Snow shoveling is another risky winter activity. Here in NYC, I think a lot of us apartment dwellers are spared this chore, as the building superintendent is usually responsible for clearing sidewalks. However, any homeowner should be aware of a few things before they start to clear their walkways.

Unfortunately, overexertion while shoveling lands people in the hospital every year, often due to heart attacks. If you have any history of heart disease you should really take your time and take frequent rest breaks. Truly, anyone with a cardiac history should avoid shoveling if possible, but I’m sure there are situations where there is no other option. A history of stroke, heart attack, or uncontrolled high blood pressure are examples of conditions that warrant careful consideration before shoveling.

Recruit help from neighbors if possible to reduce your workload. Aside from cardiac risk, back injury is also common after shoveling.

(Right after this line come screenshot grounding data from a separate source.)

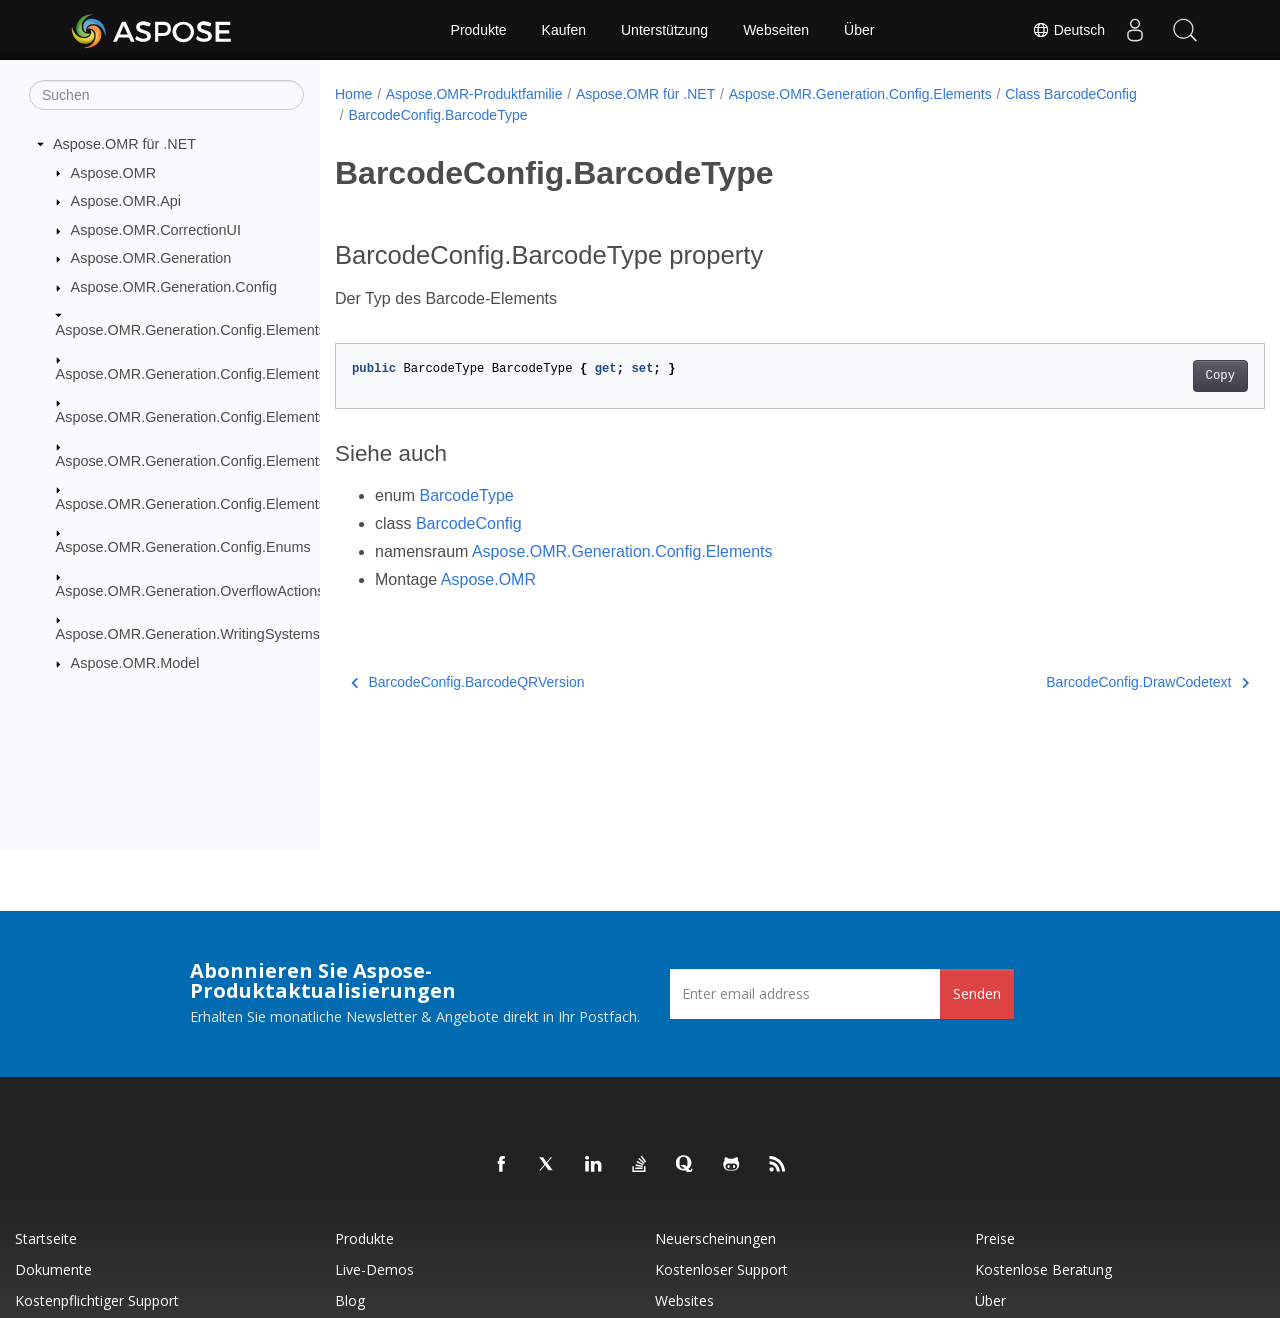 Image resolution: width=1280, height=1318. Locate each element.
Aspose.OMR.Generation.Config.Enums (183, 547)
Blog (350, 1300)
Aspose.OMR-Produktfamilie (474, 94)
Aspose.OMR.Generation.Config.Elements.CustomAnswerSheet (261, 374)
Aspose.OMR (114, 172)
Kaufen (564, 30)
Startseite (46, 1238)
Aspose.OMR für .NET (124, 144)
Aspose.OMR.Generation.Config (174, 287)
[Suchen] (166, 95)
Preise (995, 1238)
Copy (1155, 376)
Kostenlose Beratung (1043, 1269)
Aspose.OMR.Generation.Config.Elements (191, 330)
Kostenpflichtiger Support (97, 1300)
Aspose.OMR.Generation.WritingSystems (188, 634)
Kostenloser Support (721, 1269)
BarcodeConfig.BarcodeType (437, 115)
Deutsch (1068, 30)
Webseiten (776, 30)
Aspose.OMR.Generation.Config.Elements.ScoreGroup (232, 460)
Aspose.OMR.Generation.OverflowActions (190, 591)
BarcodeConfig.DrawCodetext (1083, 682)
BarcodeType (466, 495)
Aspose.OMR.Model (135, 663)
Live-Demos (374, 1269)
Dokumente (53, 1269)
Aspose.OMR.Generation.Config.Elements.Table (210, 504)
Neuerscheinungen (715, 1238)
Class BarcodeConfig (1071, 94)
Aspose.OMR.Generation (151, 258)
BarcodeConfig (469, 523)
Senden (977, 993)
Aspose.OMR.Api (126, 201)
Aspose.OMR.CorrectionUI (156, 230)
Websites (684, 1300)
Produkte (479, 30)
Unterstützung (664, 30)
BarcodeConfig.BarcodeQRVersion (468, 682)
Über (859, 30)
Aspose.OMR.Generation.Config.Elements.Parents (218, 417)
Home (353, 94) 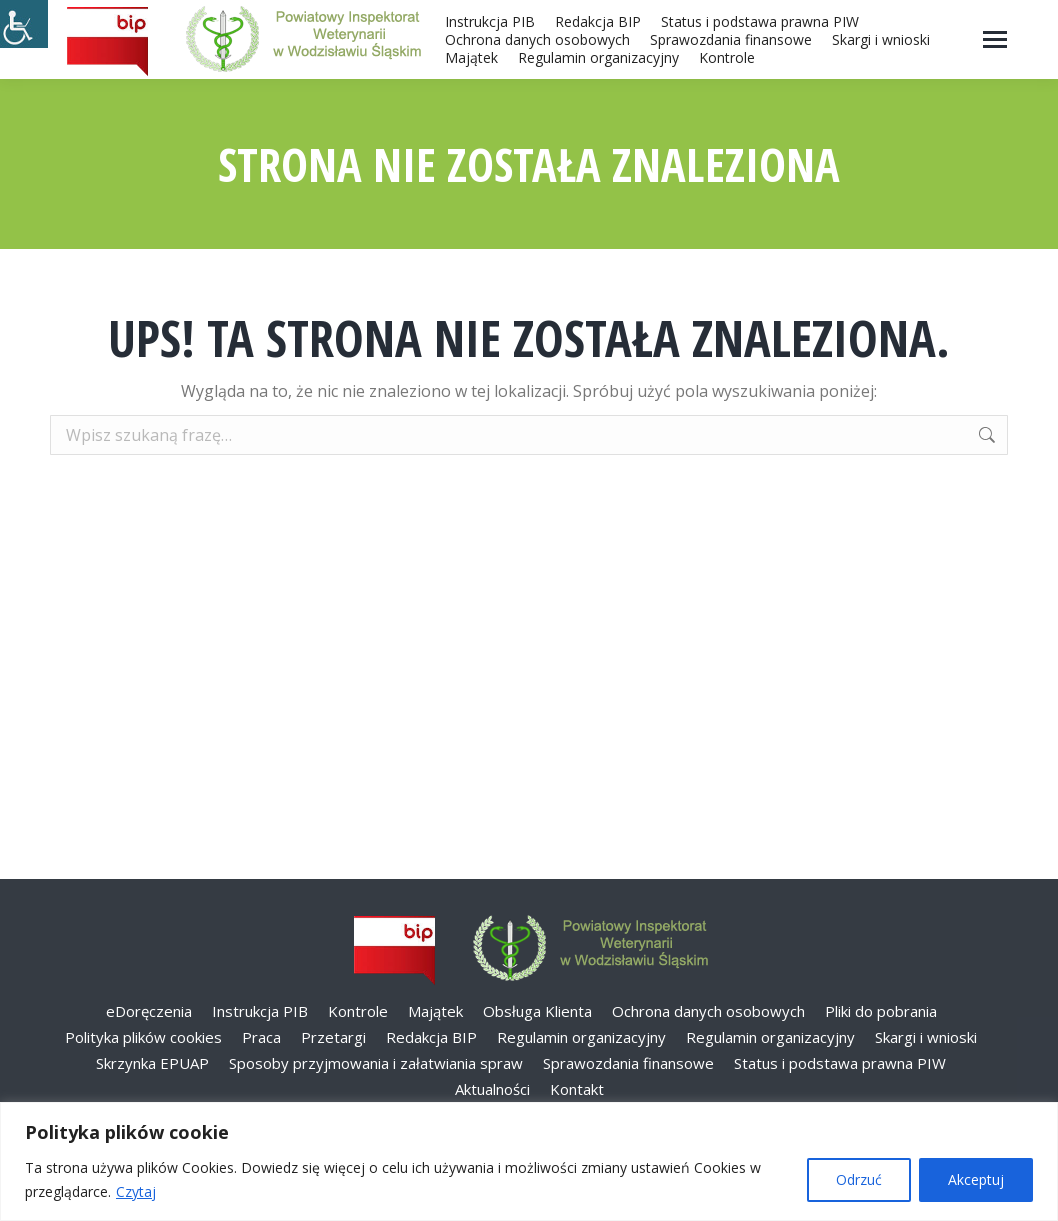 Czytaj (136, 1191)
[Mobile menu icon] (995, 39)
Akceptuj (976, 1179)
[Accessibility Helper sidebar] (24, 24)
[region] (529, 1161)
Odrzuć (859, 1179) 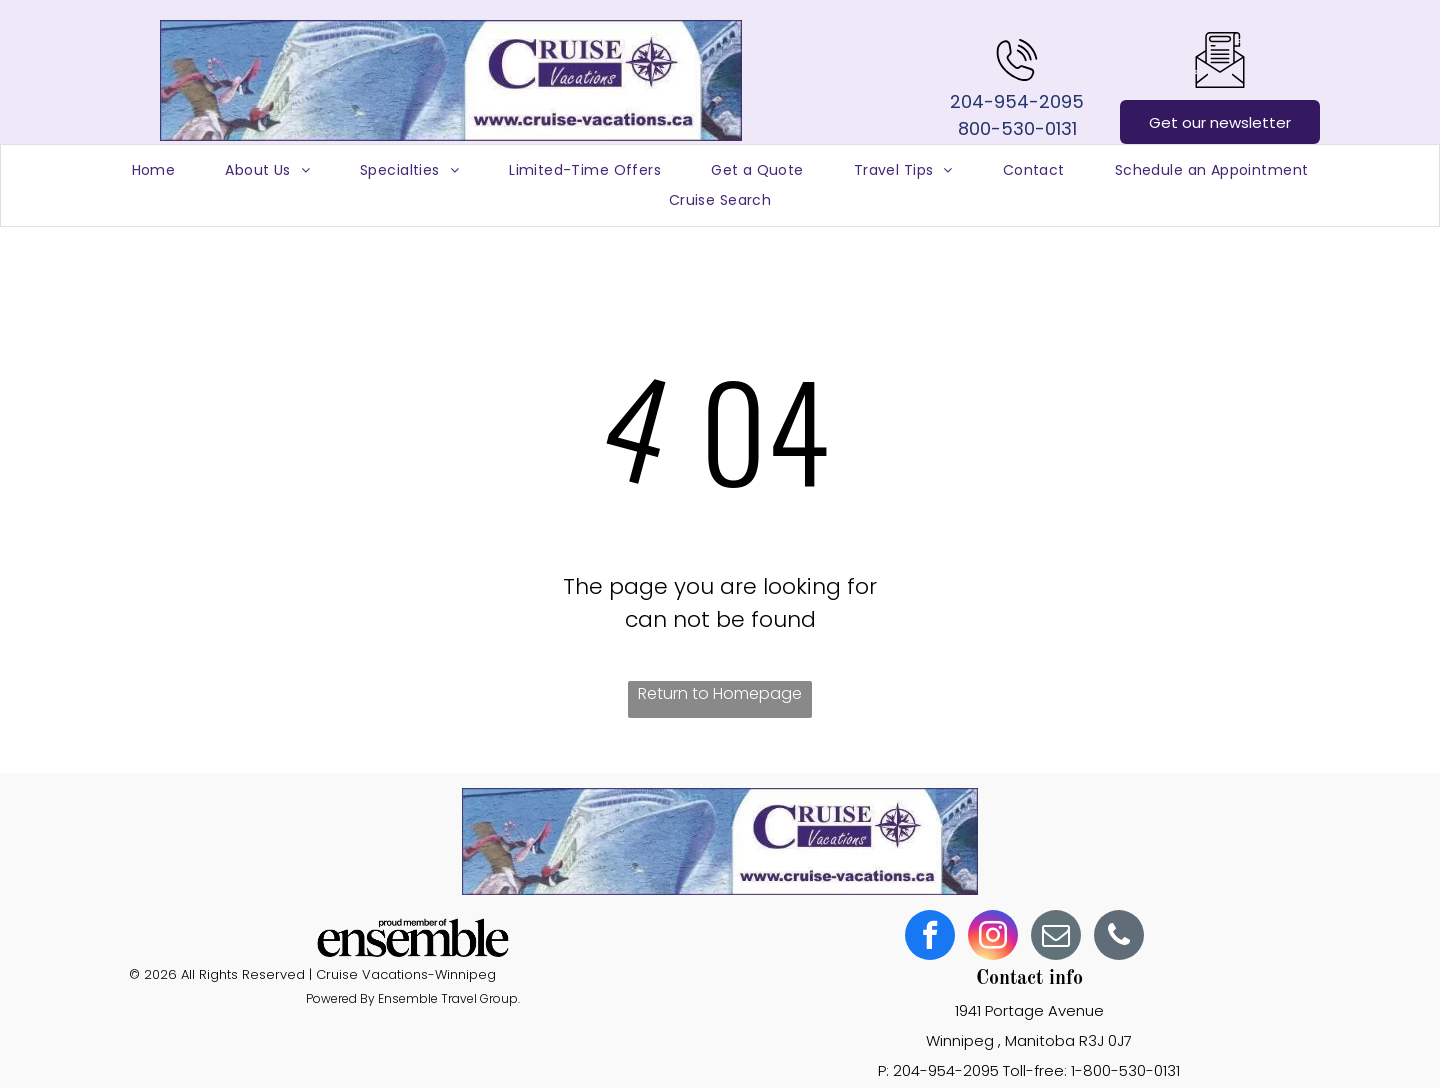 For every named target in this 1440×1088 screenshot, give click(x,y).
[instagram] (993, 937)
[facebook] (930, 937)
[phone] (1119, 937)
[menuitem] (154, 170)
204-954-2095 (1017, 101)
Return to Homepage (720, 693)
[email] (1056, 937)
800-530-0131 (1017, 128) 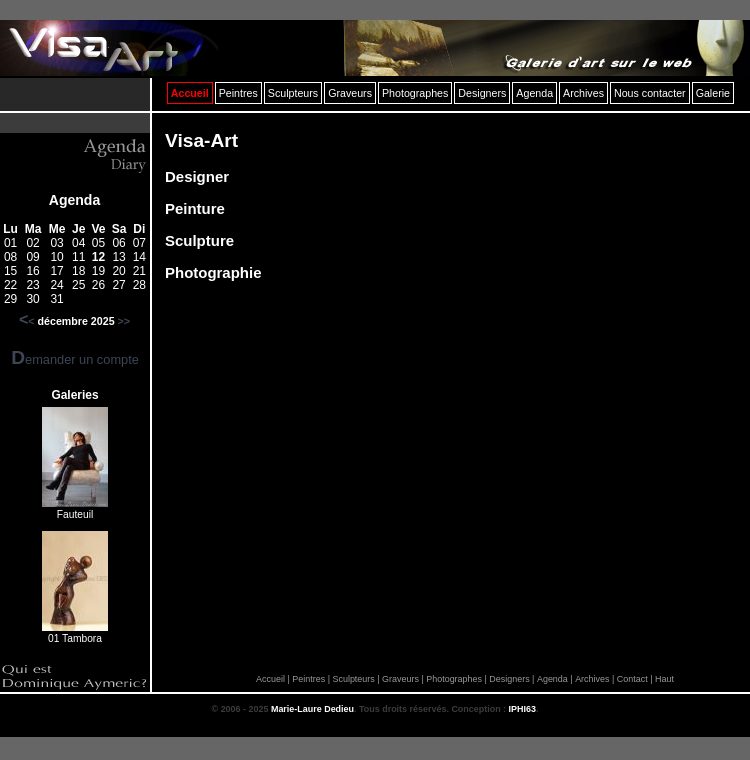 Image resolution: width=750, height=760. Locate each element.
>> (124, 321)
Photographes (454, 679)
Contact (632, 679)
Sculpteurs (353, 679)
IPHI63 (522, 709)
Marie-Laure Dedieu (312, 709)
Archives (592, 679)
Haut (664, 679)
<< (27, 321)
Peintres (308, 679)
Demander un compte (75, 359)
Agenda (74, 200)
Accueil (270, 679)
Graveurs (400, 679)
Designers (509, 679)
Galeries (74, 395) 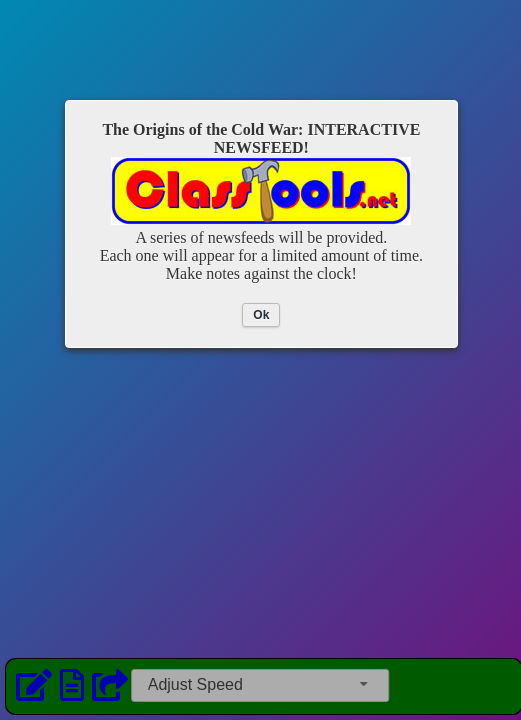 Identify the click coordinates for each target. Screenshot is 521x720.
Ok (261, 315) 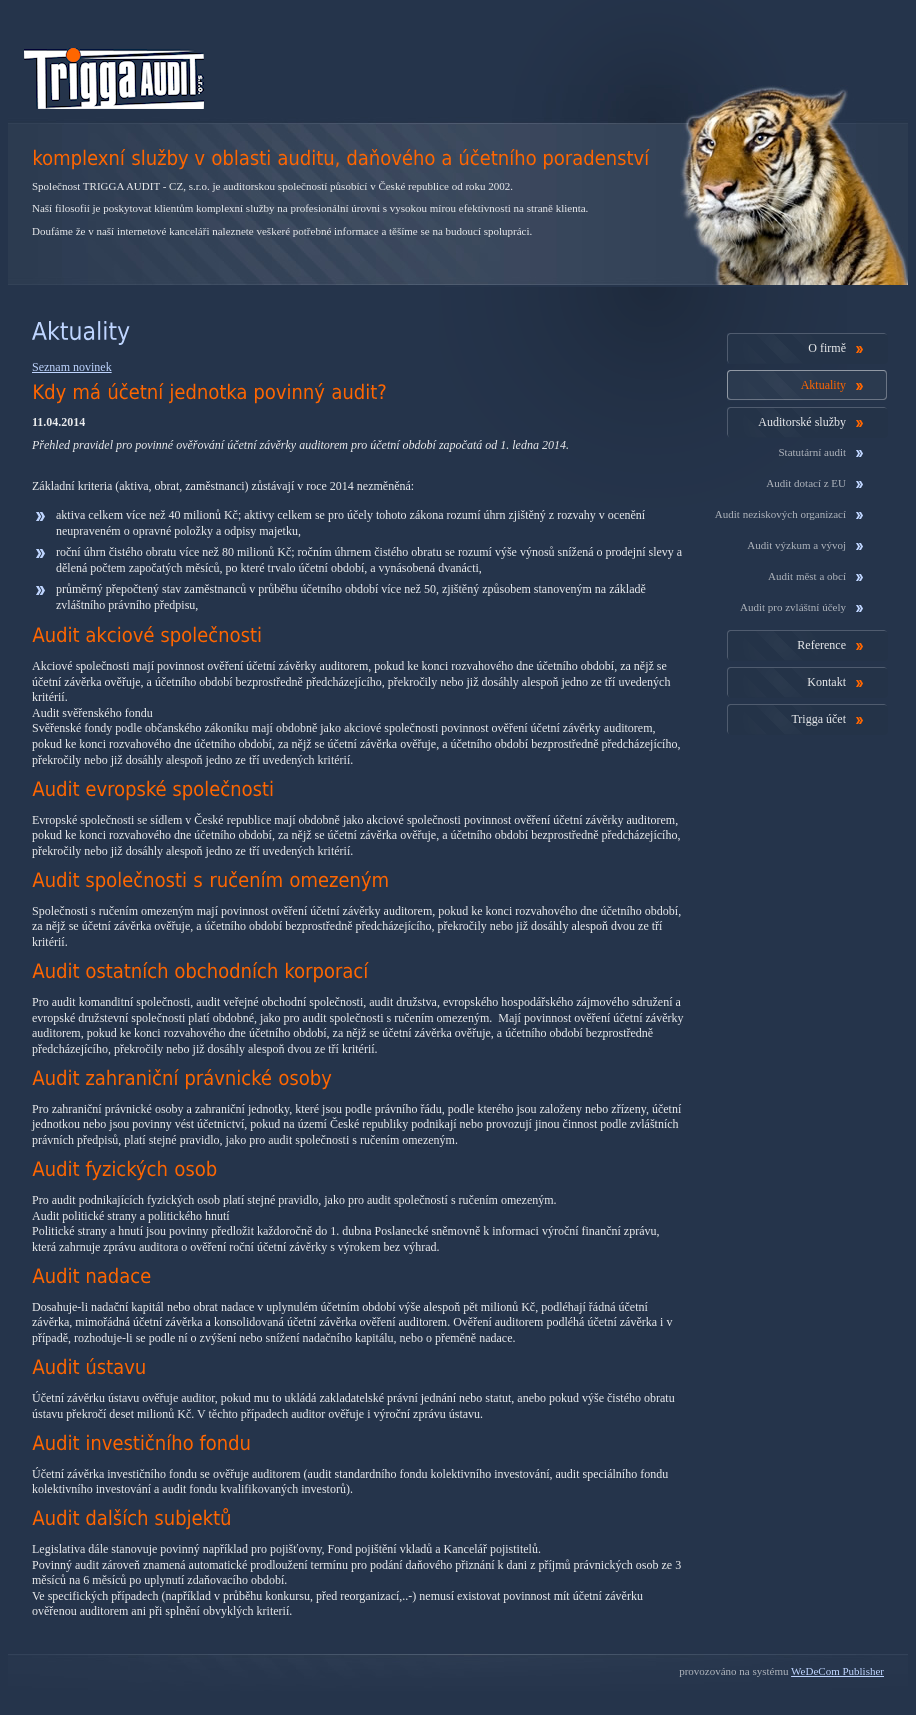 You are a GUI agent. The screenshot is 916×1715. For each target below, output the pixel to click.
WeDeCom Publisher (837, 1671)
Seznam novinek (72, 367) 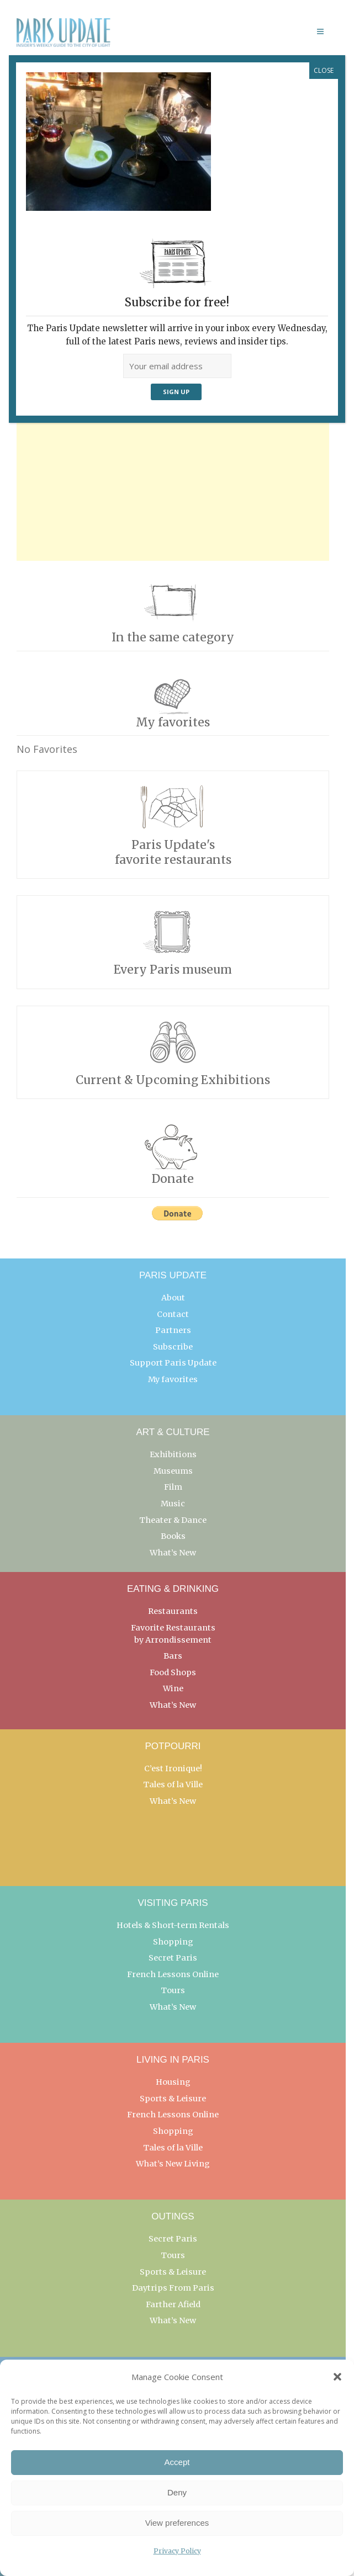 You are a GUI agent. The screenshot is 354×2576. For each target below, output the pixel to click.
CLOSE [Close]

It is important to bend your knees to get low as you scoop the snow, keeping your back straight and your abdominal muscles engaged to protect your spine. Try to avoid large and forceful twisting motions as you toss the snow out of the way. And again, take breaks and check in with how you’re feeling.

The Insider:

Does health insurance generally pay for physical therapy for recreational injuries like skiing?

Andrea Kwok:

Insurance does not discriminate based on the nature of the injury. If you require medical attention, insurance is meant to cover the services. Every insurance provider and specific plan is different, so depending on what your benefits are you may owe some money out of your own pocket.

The Insider:

Last question: there are dozens of ads on TV about remedies for aches and pains these days. Short of physical therapy, does anything at home work for winter injuries?

Andrea Kwok:

If you have an injury–a broken bone, torn ligament or tendon, a head injury– this requires professional medical attention. If you have a bruise from a minor fall or general muscle soreness from skiing or shoveling, these will resolve with time and you can definitely manage the pain with whatever home remedies you find helpful.

The Insider:

Many thanks. Andrea! Safe sledding!

Andrea Kwok:

My pleasure! Hopefully, this will help keep everyone a little safer out there this winter!

 

Andrea Kwok is the Clinical Director of SPEAR’s West 67th Street location. Andrea earned her Doctorate in Physical Therapy from the University of Delaware. During her time there, she completed a graduate assistantship in the Physical Therapy administrative office and served as class secretary. Prior to her graduate studies, Andrea graduated summa cum laude from Rutgers University with a major in exercise science and a minor in Spanish. Andrea was a founding member of the Rutgers club gymnastics team, where she served as team treasurer.


In her professional career, Andrea has experience working with a wide range of orthopedic conditions, inclusive of sports injuries, mechanical pain, neurological pain, and post-operative rehabilitation. She pursues continuing education with a manual focus, intent on refining her ability to address joint, neurodynamic, and soft tissue dysfunction. Andrea is a large proponent of injury prevention and has participated in movement screenings for high school athletes, active adults, and local residents in the community. She is committed to restoring patient strength and function through targeted exercise and movement training.